Your best bet is to just get a couple of buttons and use those.  You'd have to make sure the shoulder boards aren't too thick though.


Hello Strike,

Thanks for the reply.  What are they actually called other than "posts" and are there differences between air force and navy etc..  I think they are too thick for normal buttons.


----------



## Strike (29 Mar 2013)

The ones I have were made by someone.  Pretty obvious when you look at them.  Looks like whoever made them got the buttons from the wedge cap and soldered them onto posts that used to be Navy ones.

If you're good with tools, or know someone who is, maybe they can hook you up.


----------



## milesm (29 Mar 2013)

The ones I have were made by someone.  Pretty obvious when you look at them.  Looks like whoever made them got the buttons from the wedge cap and soldered them onto posts that used to be Navy ones.

If you're good with tools, or know someone who is, maybe they can hook you up.

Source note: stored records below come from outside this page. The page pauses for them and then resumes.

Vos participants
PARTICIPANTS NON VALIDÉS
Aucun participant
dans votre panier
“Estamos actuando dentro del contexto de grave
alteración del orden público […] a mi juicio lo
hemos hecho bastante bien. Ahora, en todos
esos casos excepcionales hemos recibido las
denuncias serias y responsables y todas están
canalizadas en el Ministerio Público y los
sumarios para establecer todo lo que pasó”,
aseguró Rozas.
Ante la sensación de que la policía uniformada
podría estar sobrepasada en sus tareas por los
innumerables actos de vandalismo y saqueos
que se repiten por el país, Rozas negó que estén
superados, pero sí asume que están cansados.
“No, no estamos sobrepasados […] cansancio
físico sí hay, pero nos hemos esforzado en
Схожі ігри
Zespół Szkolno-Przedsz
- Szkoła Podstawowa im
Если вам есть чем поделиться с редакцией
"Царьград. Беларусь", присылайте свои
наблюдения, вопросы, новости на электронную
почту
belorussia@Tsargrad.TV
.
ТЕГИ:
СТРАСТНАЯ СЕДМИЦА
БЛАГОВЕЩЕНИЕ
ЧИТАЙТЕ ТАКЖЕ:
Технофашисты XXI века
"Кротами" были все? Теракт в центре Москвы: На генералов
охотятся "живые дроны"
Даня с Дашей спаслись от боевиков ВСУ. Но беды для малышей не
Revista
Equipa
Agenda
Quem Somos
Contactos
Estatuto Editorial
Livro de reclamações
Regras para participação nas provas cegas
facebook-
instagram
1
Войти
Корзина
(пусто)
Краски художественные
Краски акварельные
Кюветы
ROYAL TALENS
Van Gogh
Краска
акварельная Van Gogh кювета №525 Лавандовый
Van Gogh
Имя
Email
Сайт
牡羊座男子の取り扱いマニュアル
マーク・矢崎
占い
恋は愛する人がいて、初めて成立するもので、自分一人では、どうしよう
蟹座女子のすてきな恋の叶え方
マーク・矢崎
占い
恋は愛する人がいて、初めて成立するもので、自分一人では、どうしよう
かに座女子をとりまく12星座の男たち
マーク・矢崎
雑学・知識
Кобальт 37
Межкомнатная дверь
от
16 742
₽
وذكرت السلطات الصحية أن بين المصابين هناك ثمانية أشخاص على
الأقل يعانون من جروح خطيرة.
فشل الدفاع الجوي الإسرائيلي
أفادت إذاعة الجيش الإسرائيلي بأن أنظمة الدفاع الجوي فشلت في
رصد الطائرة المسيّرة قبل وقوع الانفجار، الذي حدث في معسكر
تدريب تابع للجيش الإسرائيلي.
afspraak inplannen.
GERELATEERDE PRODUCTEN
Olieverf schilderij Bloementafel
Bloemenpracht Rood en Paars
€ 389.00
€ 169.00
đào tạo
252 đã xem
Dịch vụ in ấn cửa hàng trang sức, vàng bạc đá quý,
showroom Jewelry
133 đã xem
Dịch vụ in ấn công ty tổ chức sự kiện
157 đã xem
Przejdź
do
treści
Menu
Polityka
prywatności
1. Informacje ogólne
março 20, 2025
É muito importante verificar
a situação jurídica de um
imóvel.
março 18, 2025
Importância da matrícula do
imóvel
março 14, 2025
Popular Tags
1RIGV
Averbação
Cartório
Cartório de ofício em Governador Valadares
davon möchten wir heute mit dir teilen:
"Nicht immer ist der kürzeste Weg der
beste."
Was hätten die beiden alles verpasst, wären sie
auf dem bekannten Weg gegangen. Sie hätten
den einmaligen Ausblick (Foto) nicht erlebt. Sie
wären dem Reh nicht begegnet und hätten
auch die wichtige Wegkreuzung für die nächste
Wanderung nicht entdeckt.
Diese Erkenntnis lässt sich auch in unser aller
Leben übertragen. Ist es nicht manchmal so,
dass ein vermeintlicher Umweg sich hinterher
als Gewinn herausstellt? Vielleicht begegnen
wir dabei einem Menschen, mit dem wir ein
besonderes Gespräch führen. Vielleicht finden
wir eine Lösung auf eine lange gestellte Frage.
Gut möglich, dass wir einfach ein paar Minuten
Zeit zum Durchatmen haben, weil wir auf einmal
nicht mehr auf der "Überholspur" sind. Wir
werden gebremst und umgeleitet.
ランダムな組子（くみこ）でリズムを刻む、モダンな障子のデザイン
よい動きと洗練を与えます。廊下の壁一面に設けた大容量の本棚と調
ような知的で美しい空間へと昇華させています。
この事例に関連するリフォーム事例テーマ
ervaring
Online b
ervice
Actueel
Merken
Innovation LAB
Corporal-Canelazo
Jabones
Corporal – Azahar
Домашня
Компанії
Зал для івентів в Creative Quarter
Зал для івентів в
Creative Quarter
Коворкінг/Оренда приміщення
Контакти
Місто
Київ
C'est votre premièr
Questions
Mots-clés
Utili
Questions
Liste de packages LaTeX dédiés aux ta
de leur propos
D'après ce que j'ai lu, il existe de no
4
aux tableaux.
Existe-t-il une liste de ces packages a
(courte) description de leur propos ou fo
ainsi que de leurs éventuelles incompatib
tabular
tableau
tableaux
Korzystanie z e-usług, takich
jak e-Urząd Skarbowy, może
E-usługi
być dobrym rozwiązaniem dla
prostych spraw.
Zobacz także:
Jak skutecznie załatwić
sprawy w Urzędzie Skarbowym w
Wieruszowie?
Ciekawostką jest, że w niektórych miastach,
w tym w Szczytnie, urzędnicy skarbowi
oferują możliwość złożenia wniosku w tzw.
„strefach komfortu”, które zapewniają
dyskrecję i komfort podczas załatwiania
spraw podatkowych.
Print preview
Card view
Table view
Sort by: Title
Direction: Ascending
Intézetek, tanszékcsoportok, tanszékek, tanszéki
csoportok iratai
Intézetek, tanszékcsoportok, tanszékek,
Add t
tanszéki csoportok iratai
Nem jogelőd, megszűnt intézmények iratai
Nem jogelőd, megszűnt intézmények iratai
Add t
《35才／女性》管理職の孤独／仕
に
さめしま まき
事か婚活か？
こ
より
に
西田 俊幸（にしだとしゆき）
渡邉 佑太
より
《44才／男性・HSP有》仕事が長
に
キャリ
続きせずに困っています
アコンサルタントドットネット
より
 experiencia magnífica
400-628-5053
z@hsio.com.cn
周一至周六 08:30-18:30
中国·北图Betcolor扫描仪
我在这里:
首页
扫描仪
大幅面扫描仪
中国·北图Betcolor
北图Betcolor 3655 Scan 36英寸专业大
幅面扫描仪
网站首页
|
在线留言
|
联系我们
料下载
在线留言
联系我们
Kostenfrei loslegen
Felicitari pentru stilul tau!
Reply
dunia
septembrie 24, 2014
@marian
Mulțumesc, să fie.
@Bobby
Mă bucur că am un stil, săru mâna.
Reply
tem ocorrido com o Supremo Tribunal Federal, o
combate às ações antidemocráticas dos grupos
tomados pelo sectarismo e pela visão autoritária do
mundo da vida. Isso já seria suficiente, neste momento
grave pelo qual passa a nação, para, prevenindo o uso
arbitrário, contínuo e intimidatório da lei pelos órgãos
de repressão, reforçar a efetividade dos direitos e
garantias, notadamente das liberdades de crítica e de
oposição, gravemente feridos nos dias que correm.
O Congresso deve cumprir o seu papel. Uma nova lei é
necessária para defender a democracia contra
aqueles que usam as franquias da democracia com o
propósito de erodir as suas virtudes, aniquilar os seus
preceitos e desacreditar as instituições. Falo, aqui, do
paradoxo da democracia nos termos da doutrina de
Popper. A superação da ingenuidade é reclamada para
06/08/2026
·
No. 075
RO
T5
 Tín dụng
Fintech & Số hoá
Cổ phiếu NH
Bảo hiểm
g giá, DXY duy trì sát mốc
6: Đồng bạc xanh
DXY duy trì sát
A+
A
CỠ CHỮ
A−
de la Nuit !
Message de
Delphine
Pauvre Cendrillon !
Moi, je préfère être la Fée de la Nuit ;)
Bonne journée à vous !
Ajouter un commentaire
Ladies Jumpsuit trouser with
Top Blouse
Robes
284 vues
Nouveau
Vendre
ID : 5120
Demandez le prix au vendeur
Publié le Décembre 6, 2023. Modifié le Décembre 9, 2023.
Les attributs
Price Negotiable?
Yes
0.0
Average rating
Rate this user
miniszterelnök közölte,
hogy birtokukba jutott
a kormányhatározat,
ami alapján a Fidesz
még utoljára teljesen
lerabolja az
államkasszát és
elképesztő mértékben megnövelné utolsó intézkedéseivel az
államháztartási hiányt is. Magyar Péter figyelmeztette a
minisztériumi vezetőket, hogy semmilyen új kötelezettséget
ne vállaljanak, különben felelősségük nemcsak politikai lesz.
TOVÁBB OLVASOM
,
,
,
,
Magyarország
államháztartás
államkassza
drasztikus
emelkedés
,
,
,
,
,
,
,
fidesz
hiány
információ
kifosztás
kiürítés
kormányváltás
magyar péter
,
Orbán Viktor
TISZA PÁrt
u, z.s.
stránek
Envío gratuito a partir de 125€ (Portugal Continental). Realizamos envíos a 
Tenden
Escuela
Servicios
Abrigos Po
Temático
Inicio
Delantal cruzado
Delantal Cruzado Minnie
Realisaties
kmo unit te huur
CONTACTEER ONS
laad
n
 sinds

Do you have a photo you can share?

Or can you or anyone recommend where I can get the real deal?  I just checked eBay, lots of should boards from all over the world, but no posts.  

this is frustrating....

I got a call out to the base tailor at CFB Cold Lake and Trenton.  Cold Lake called back today and suggested the two navy bases on either coast for help....


----------



## Strike (29 Mar 2013)

Unfortunately they are packed away for the year (on maternity lve) so no photos.  See if supply won't give you some RCN posts and an extra set of wedge buttons and just go from there.  Guys in a machine shop should be able to help in making them for you.


----------



## milesm (29 Mar 2013)

Unfortunately they are packed away for the year (on maternity lve) so no photos.  See if supply won't give you some RCN posts and an extra set of wedge buttons and just go from there.  Guys in a machine shop should be able to help in making them for you.


Thanks Strike,

I will try that, I am the supo in my area, but no Navy items in stores.  Lots of wedge buttons though....    

I appreciate the help.  Happy Easter and congrats on the Mat!!!


----------



## dimsum (29 Mar 2013)

milesm said:
			
		

> I will try that, I am the supo in my area, but no Navy items in stores.  Lots of wedge buttons though....
> 
> I appreciate the help.  Happy Easter and congrats on the Mat!!!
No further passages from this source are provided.